New York City
Success Academy officials announced Monday the network will lease the nine-story, 113,000-square-foot building at 878 Brook Ave. to serve as its first high school in the Bronx and the second high school in the network.
The school will be called Success Academy High School of the Liberal Arts–Bronx (the Success Academy High School of the Liberal Arts on East 33rd Street in Manhattan opened in 2014) and is expected to open in August 2018, eventually serving about 1,200 students, officials said in a statement. The network currently serves 14,000 students, mostly low-income children of color, in 41 schools throughout the city, including six elementary and middle schools in the Bronx.
“Forty years ago, this building housed prisoners waiting for trial,” Success Academy CEO Eva Moskowitz said in a statement. “That space will be transformed into beautiful, modern classrooms and a historic house of learning.
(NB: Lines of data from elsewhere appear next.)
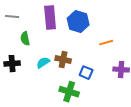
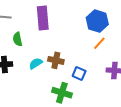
blue hexagon: (78, 22) -> (97, 21), moved
orange line: (106, 43) -> (99, 43), turned -32

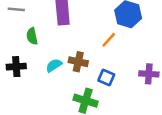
orange line: (99, 43) -> (109, 40), moved

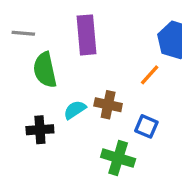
green semicircle: (32, 36) -> (45, 70), size x1.5
black cross: (16, 67) -> (40, 130), moved

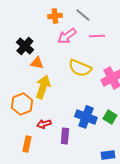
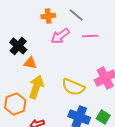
yellow semicircle: (80, 68) -> (73, 87), moved

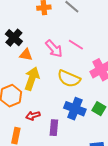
pink arrow: (60, 36) -> (54, 49), moved, turned -96
pink line: (90, 36) -> (76, 45), moved, turned 35

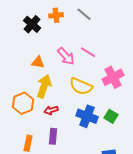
black cross: (14, 38) -> (32, 24), moved
red arrow: (33, 116) -> (51, 110), moved
purple rectangle: (54, 128) -> (53, 136), moved

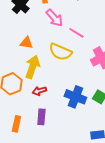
pink arrow: (66, 56) -> (54, 18), moved
yellow semicircle: (81, 86) -> (60, 52), moved

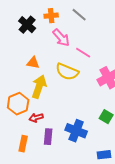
red arrow: (39, 91) -> (36, 118), moved
blue cross: (75, 97) -> (76, 131), moved

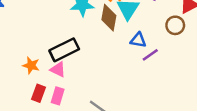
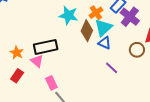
blue triangle: (138, 40) -> (105, 43), moved
purple line: (150, 55) -> (112, 68), turned 64
pink rectangle: (58, 96) -> (51, 83), moved, turned -56

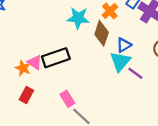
cyan triangle: (103, 28) -> (120, 61), moved
blue triangle: (105, 43) -> (124, 45), turned -48
pink triangle: (37, 61) -> (35, 62), moved

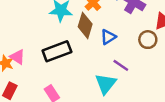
black rectangle: (56, 58) -> (57, 51), moved
cyan triangle: (120, 61) -> (106, 84), moved

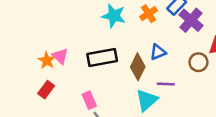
brown diamond: (85, 25) -> (138, 67), moved
purple line: (121, 65) -> (166, 84), turned -42

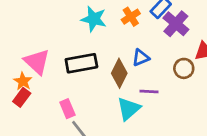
pink triangle: (60, 56) -> (37, 62), size x1.5
orange star: (47, 60) -> (23, 81), moved

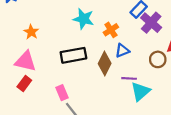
orange cross: (131, 17) -> (111, 30), moved
pink triangle: (37, 62) -> (26, 61), moved, turned -30
orange star: (23, 81) -> (31, 32), moved
cyan triangle: (129, 109) -> (140, 91), moved

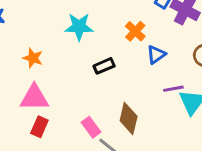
cyan star: (84, 19) -> (79, 27), moved
black rectangle: (73, 55) -> (104, 66), moved, size x0.6
brown diamond: (105, 64) -> (129, 119), moved

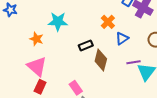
cyan star: (79, 27) -> (58, 21), moved
pink triangle: (34, 98) -> (37, 66), turned 40
brown diamond: (129, 119) -> (101, 60), moved

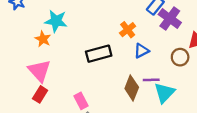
cyan star: (58, 21) -> (56, 21), moved
black rectangle: (86, 45) -> (99, 54), size x1.5
brown diamond: (101, 60) -> (132, 88), moved

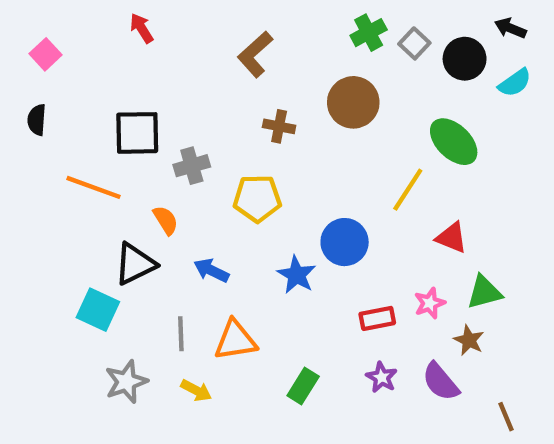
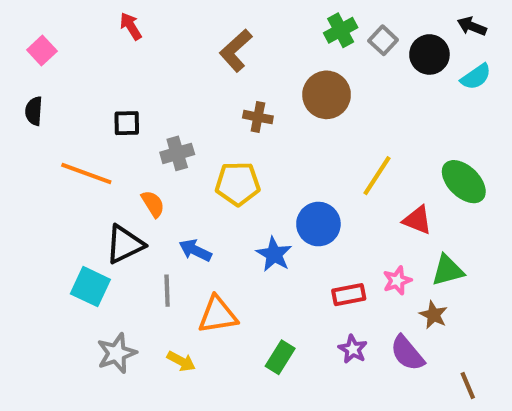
black square: (137, 133) -> (127, 123), size x0.6
green ellipse: (454, 142) -> (464, 182), moved
gray line: (181, 334) -> (167, 291), moved

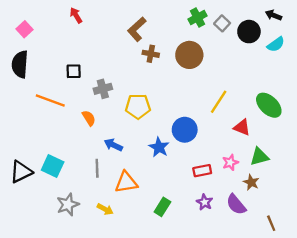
black semicircle: (34, 111) -> (20, 64), size x1.6
brown cross: (258, 117) -> (151, 54), moved
black triangle: (125, 244) -> (21, 172), moved

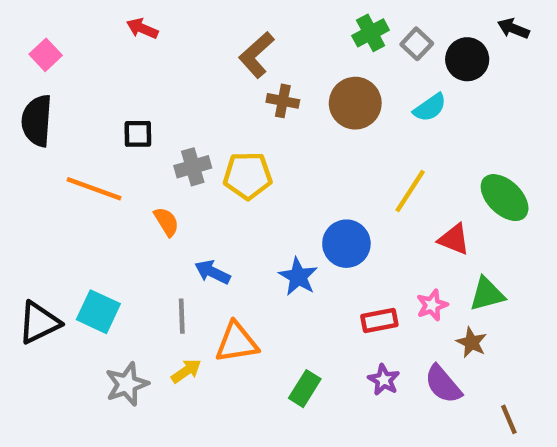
red arrow: (76, 15) -> (142, 28), turned -35
cyan semicircle: (276, 44) -> (430, 108), moved
yellow pentagon: (138, 106) -> (248, 176), moved
yellow arrow: (105, 209) -> (186, 371), moved, turned -63

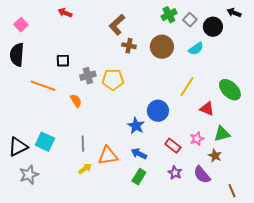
blue arrow: (213, 272) -> (139, 154), moved
red rectangle: (379, 321) -> (173, 146), turned 49
gray star: (127, 384) -> (29, 175), moved

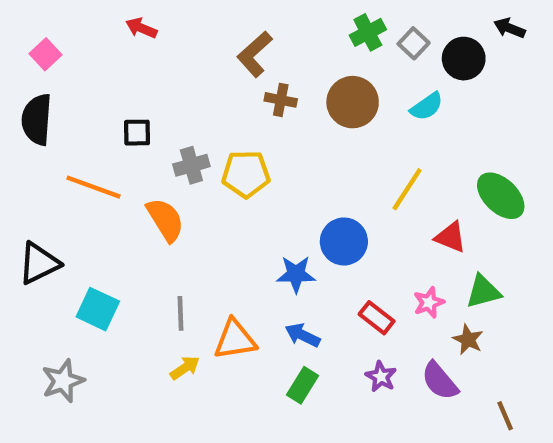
orange semicircle: (76, 101) -> (165, 220), size x1.5
blue star: (136, 126) -> (296, 274), turned -30
black triangle: (18, 147) -> (39, 263), moved

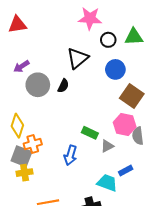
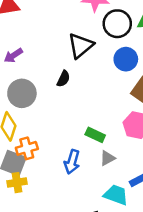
black circle: (108, 40) -> (117, 24), size x1.5
gray circle: (38, 85) -> (22, 93), moved
gray triangle: (107, 146) -> (107, 158), moved

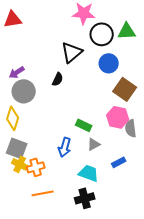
purple arrow: (13, 55) -> (17, 72), moved
orange cross: (27, 148) -> (36, 167), moved
yellow cross: (17, 183) -> (20, 164), turned 35
cyan trapezoid: (116, 195) -> (89, 173), moved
Success is quite literally transforming the school-to-prison pipeline to a school-to-college-and-prosperity pipeline.”
Planned renovations will both restore the historic elements of the building and outfit the interior as a modern high school, including a fabrication lab for science and computer programming, gallery spaces for displaying student work, and a college-style lecture hall, officials said.
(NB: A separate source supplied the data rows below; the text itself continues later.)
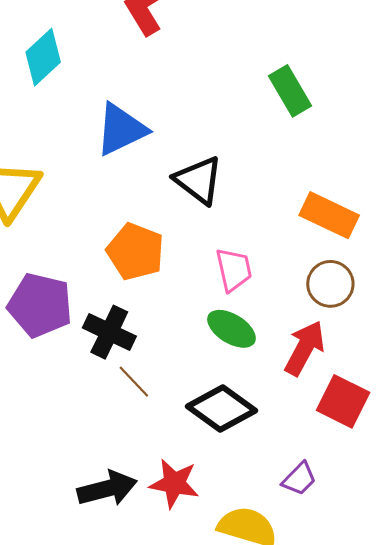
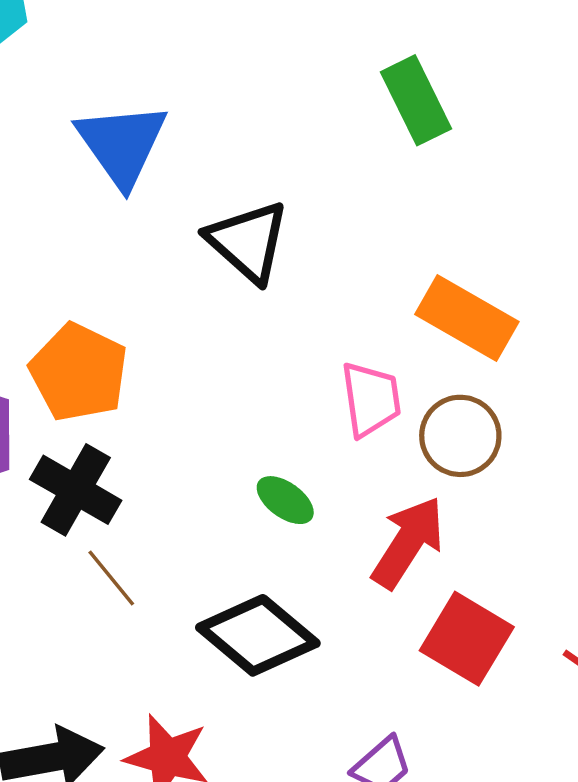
blue triangle: (121, 129) -> (122, 144), turned -44
orange pentagon: (135, 252) -> (79, 372), moved
pink trapezoid: (234, 270) -> (371, 399), moved
green ellipse: (231, 329) -> (285, 500), size x0.7

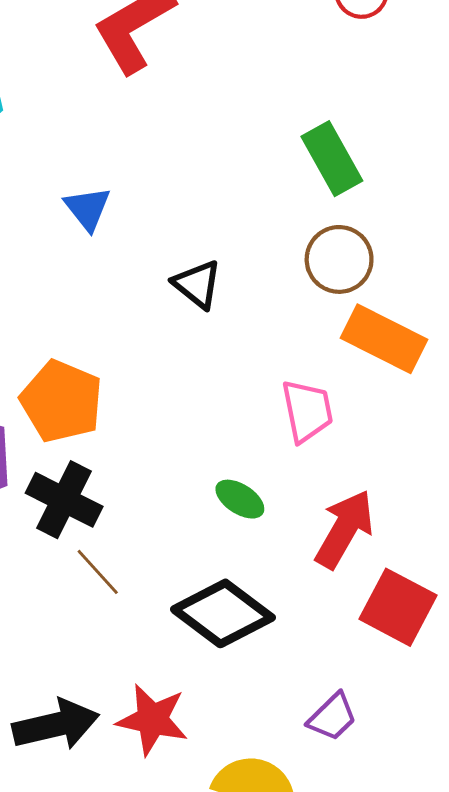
blue triangle: (122, 144) -> (88, 208), size x0.6
black triangle: (248, 241) -> (197, 284), size x0.7
brown circle: (460, 436) -> (339, 259), moved

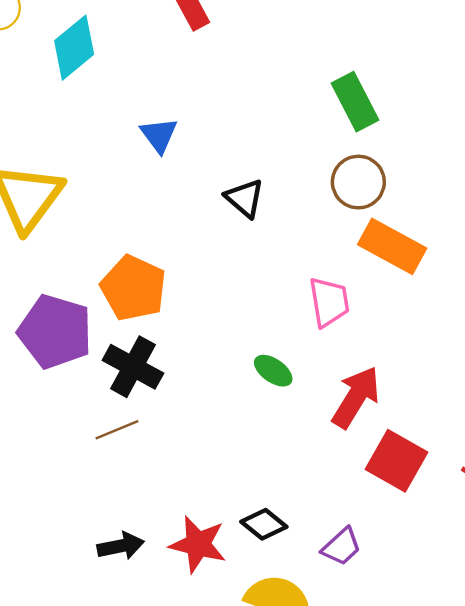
brown line: (98, 572) -> (117, 430), moved, turned -72
black diamond: (223, 613) -> (264, 524), moved, size x0.6
black arrow: (56, 725) -> (121, 546), size x0.7

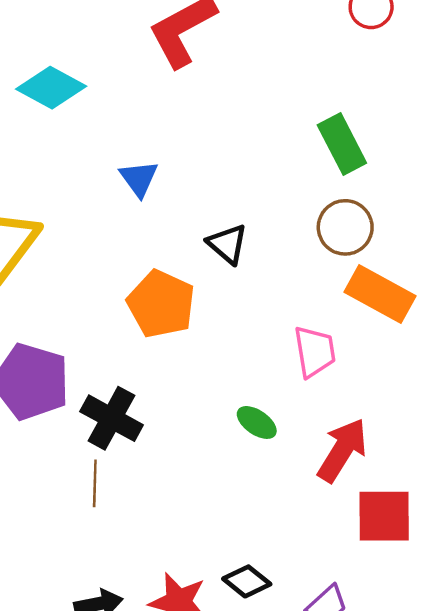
cyan diamond: (74, 48) -> (51, 88), turned 68
orange pentagon: (133, 288) -> (161, 304), moved
brown line: (117, 430) -> (95, 483), turned -66
red square: (397, 461) -> (384, 516), turned -30

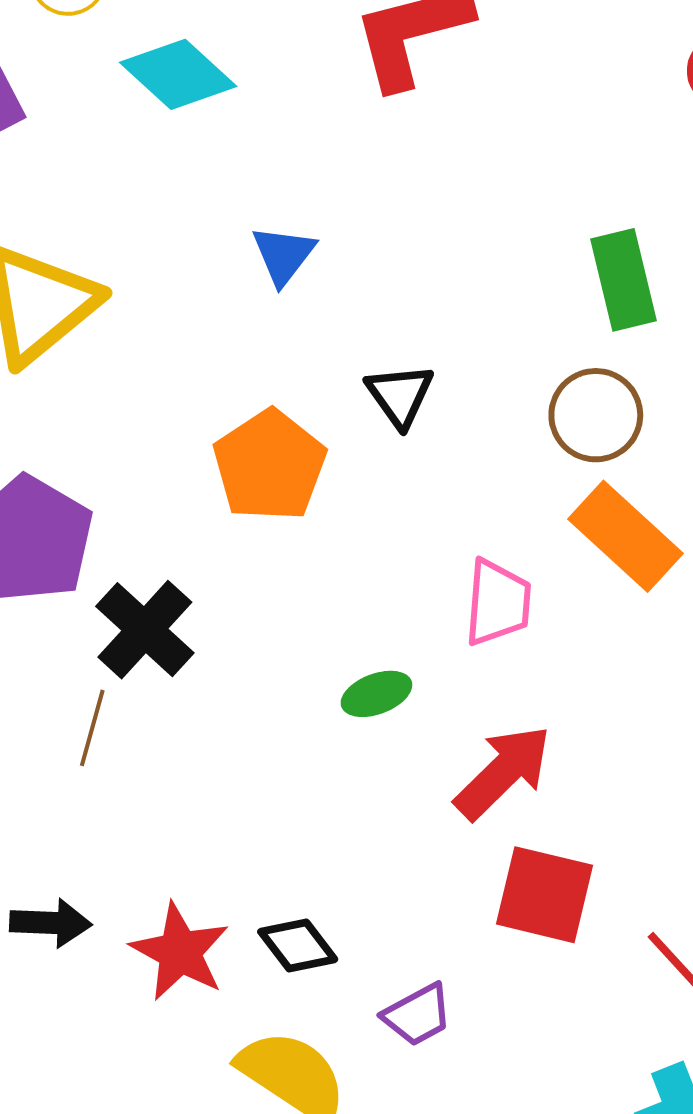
green ellipse: (257, 422) -> (376, 694), turned -69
The project is funded largely with the help of philanthropists Jenny and John Paulson and the Paulson Family Foundation. The Paulsons earlier gave $8.5 million to the network, some of which will go toward the new school, a Success spokeswoman said. The remainder of the costs will be split between the network and the landlord, Liberty Square Realty, but were not disclosed.
The stately Beaux Arts structure known as the Old Bronx Borough Courthouse was built between 1905 and 1914, but the city relocated most services to a newly built location in the 1930s, beginning a long period of decline, according to Success Academy. The building has been largely vacant since about 1978, with the exception of serving as the backdrop for film and television shoots. It housed a recent art exhibition that celebrated the landmark site.
Liberty Square Realty Corp. bought the building at an auction for $300,000 in the late 1990s, developer Henry Weinstein told The Wall Street Journal. Weinstein and his partner Benjamin Klein have since spent $10 million in clean-up and repairs, the Journal reported.
In the last pwo decades, the owners have reportedly turned down potential tenants including fitness clubs, banks, and a storage facility. Another charter school network, the Virginia-based Imagine Schools, nearly closed a deal to lease the space in 2008. Negotiations apparently fell through after it became clear to the network that renovations would take longer than expected, The New York Times reported.
“I know [Success Academy] will take the same level of pride and respect in this building as I have,” Weinstein said in a statement. “They will not only preserve this historic landmark, but also restore and revitalize the community with a modern, world-class center for learning.”
Disclosure: 74 board member Campbell Brown also sits on the board of Success Academy.